Posts Tagged ‘champerty’

May 24 roundup

  • Souter’s middle-of-the-road views on litigation didn’t fit conventional patterns [Copland, PoL]
  • Champerty and maintenance watch: new fund invests in commercial litigation for a share of the payouts [Fortune mag via Zywicki]
  • Report: distributor of “Religulous” film “has served a written settlement proposal” to preacher depicted onscreen [OnPoint News, earlier]
  • U.K.: “Homeowner Suit May Stop Village Cricket” [Telegraph via Never Yet Melted]
  • Overlawyered sparks a discussion across usual lines on EMTALA, the federal law on emergency medicine [Kennerly]
  • Federal Circuit: think twice before proceeding with frivolous appeals [David Bennett, Law.com]
  • Father-son duo who have served as key expert witnesses in litigation alleging autism-vaccine link push risky and questionable therapy for the condition [Chicago Tribune and second article and PDF graphic via Orac; Kathleen Seidel]. Waste and harm that go on in the name of treating autism should give pause to many sides in health care debate [Tyler Cowen]
  • One “deadbeat dad’s” story [Amy Alkon]. Forthcoming Lifetime reality show sounds like it will showcase harassment of fathers in child support arrears [Fathers and Families via Instapundit]

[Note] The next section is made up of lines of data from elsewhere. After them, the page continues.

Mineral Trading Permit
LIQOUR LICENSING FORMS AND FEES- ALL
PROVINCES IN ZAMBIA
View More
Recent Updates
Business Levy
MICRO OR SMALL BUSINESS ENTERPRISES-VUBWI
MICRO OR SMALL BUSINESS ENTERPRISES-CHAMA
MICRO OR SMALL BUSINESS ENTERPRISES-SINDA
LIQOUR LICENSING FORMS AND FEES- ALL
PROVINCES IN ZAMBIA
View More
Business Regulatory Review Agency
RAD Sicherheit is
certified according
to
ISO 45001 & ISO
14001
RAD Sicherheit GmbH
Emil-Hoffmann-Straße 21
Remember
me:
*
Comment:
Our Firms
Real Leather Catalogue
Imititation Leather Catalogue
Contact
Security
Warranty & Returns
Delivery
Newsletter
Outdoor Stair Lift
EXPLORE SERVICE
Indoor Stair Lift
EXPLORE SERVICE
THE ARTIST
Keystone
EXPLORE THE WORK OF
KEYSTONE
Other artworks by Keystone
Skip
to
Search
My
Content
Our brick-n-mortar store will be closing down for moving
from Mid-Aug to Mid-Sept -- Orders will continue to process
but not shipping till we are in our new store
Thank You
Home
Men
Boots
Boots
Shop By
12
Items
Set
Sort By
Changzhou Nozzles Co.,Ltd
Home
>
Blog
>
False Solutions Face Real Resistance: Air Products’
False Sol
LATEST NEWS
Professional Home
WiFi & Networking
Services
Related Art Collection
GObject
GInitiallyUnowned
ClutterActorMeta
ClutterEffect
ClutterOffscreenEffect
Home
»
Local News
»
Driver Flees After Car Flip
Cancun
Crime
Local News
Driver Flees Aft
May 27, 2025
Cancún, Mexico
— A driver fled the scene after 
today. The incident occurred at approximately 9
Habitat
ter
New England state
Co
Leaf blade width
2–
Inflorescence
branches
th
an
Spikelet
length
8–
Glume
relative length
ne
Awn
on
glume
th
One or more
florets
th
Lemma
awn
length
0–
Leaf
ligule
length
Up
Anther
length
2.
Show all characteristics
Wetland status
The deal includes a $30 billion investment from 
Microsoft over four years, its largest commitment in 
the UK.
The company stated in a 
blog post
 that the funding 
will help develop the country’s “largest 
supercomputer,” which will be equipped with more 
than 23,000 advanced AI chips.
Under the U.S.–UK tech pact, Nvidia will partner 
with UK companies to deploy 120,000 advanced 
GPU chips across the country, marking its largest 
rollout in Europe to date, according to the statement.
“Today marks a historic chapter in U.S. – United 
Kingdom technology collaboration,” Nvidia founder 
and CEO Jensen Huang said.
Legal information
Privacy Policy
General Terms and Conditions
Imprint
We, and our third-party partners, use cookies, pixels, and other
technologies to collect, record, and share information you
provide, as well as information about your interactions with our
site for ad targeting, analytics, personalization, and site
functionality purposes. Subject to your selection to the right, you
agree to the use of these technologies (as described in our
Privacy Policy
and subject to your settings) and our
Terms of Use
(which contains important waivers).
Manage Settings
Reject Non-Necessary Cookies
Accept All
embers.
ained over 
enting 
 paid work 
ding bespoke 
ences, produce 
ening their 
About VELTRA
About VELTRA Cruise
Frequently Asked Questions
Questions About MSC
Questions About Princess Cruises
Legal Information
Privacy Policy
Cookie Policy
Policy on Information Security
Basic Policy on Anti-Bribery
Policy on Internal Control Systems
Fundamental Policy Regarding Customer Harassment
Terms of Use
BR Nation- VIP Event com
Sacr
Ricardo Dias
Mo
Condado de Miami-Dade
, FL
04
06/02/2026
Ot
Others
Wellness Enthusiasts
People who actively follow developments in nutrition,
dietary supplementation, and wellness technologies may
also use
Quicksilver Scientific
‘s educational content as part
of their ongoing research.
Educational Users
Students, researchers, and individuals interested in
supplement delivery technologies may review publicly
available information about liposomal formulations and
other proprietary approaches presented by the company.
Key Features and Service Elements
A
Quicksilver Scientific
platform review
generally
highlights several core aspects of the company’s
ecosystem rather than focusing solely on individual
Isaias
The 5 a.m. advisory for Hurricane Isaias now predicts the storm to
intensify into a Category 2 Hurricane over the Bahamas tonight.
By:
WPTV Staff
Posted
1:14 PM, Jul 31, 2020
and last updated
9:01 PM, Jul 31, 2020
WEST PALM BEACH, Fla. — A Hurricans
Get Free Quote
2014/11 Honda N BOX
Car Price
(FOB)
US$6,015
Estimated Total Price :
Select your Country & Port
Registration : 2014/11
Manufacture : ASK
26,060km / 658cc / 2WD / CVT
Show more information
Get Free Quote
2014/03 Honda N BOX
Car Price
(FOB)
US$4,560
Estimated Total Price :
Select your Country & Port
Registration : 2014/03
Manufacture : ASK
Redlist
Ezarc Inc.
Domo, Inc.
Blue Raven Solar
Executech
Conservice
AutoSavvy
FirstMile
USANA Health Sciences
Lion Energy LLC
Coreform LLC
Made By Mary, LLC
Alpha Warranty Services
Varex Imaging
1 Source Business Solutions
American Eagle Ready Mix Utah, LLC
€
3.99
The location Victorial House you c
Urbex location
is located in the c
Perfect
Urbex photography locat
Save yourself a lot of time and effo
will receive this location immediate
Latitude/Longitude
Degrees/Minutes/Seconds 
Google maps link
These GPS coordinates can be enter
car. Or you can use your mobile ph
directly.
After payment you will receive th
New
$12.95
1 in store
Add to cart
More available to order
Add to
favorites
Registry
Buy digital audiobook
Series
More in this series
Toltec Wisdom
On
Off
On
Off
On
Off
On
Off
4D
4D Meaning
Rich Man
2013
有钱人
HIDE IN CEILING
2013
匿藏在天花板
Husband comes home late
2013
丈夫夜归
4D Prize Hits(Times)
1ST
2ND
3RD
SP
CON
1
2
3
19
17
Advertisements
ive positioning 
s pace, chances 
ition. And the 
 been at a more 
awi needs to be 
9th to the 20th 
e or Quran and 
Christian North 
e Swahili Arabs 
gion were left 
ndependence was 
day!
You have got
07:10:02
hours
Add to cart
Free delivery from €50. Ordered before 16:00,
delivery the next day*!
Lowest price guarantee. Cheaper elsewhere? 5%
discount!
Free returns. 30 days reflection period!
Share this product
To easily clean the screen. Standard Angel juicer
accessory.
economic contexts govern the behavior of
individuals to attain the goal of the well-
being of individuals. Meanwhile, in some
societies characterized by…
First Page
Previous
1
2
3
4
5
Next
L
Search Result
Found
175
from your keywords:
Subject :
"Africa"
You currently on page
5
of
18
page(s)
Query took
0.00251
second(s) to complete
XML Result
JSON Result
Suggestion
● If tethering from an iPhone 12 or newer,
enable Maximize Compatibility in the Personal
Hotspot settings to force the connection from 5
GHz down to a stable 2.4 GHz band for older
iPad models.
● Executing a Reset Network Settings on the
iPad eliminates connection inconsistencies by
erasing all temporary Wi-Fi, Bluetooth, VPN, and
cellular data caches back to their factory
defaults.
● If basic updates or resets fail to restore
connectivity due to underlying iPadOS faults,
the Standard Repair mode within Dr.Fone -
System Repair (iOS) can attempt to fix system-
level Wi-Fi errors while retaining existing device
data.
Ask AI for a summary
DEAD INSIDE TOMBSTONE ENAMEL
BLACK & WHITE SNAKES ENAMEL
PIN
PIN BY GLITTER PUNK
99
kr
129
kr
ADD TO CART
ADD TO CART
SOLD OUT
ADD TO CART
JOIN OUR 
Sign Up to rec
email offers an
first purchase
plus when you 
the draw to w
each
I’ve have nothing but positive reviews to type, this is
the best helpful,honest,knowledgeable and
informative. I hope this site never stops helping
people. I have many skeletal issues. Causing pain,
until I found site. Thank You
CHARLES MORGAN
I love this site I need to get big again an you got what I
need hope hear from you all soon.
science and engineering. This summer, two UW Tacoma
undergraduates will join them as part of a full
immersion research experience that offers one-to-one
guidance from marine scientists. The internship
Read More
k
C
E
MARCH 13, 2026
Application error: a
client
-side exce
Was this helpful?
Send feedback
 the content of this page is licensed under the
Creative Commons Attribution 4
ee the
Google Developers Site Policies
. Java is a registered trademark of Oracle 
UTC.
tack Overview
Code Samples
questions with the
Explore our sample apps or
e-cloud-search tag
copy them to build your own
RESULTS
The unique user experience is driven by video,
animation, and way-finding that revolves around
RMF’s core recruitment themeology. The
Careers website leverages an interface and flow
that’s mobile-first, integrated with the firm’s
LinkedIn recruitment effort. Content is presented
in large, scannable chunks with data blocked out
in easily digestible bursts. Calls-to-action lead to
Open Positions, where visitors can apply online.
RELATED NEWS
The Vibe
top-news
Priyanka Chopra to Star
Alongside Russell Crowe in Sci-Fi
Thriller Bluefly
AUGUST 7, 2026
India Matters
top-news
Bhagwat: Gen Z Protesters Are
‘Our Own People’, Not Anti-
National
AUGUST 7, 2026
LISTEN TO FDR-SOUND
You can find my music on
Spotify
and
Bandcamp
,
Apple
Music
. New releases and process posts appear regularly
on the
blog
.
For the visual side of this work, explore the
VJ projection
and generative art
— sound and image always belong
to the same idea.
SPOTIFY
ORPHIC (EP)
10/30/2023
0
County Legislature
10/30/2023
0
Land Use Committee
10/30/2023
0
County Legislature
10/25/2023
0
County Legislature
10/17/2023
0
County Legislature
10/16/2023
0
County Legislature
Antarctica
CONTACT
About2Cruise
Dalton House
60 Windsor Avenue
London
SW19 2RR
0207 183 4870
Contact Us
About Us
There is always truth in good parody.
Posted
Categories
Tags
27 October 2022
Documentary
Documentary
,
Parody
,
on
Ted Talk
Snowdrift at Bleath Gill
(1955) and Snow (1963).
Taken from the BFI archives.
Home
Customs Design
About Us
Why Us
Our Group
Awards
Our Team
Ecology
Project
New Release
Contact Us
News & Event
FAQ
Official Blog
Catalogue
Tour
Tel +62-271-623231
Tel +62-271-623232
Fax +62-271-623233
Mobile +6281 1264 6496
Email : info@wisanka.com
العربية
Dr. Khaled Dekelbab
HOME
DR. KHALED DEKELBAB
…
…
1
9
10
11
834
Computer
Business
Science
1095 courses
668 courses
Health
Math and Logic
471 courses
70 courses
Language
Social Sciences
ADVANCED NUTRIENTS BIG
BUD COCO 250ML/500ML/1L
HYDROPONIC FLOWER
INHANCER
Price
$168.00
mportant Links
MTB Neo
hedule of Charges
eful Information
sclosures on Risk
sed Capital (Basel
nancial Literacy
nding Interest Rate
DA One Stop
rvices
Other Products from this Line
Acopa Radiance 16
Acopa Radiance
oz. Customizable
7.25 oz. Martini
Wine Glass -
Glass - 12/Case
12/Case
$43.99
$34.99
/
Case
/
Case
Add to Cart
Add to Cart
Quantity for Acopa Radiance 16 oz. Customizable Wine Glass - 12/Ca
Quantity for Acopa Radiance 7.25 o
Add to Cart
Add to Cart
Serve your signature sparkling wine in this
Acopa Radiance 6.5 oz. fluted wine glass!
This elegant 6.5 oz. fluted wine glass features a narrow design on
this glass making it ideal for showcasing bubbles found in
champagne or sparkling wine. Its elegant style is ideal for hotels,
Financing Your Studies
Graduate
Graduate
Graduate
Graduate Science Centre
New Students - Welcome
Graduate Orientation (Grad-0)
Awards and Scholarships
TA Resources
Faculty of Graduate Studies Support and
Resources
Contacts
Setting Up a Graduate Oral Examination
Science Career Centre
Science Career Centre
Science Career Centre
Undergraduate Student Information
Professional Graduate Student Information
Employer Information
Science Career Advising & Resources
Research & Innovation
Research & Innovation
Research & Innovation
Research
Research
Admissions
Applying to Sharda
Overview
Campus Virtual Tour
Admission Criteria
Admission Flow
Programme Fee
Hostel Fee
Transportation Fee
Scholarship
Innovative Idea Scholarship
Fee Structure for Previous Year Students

Champerty watch: “Patent Pirates”

“Hedge funds and institutional investors are financing the latest wave of IP lawsuits. … Says Daniel McCurdy, a patent consultant in Warren, N.J., ‘They are the arms merchants in the new patent wars.'” (Nathan Vardi, Forbes, May 7). For more on champerty, a former offense at common law which consisted of financing the prosecution of a lawsuit in exchange for a share of the proceeds, follow this link.

January 26 roundup

  • DOJ subpoenas of online-gambling firms spark UK outrage (Times Online)

  • “Don’ts” for lawyers: don’t supplement your criminal-defense practice by running escort service on the side [NY Law Journal]

  • Maternity-clothing retailer tripped up on pregnancy discrimination claim [Lenard]

  • Filling out a Quicken-software will for an elderly client deemed “unauthorized practice of law” in South Carolina [McCullagh, Giacalone]

  • Champerty ‘n’ maintenance update: New York courts allow suspended lawyer Ross Cellino [Jul. 15, 2005] to resume practice [Business First of Buffalo]

  • Worried about long-dormant restitution or repatriation claims that might arise to put a cloud on your art holdings? Buy art-title insurance [Forbes pay archive]

  • Snatching whole milk from schoolkids not such a great idea, maybe [Musil]

  • Yes, let’s stop slamming lawyers for representing unpopular clients — and let’s start being consistent about it [Ted “no relation” Olson, Katyal via Adler]

  • Pfizer sued on theory its frisky Viagra ads encourage spread of sexually transmitted diseases [AP/WaPo](complaint courtesy Slate)

  • After his experiment in splitting up his blogs, Steve Bainbridge has reunited them again [ProfessorBainbridge.com]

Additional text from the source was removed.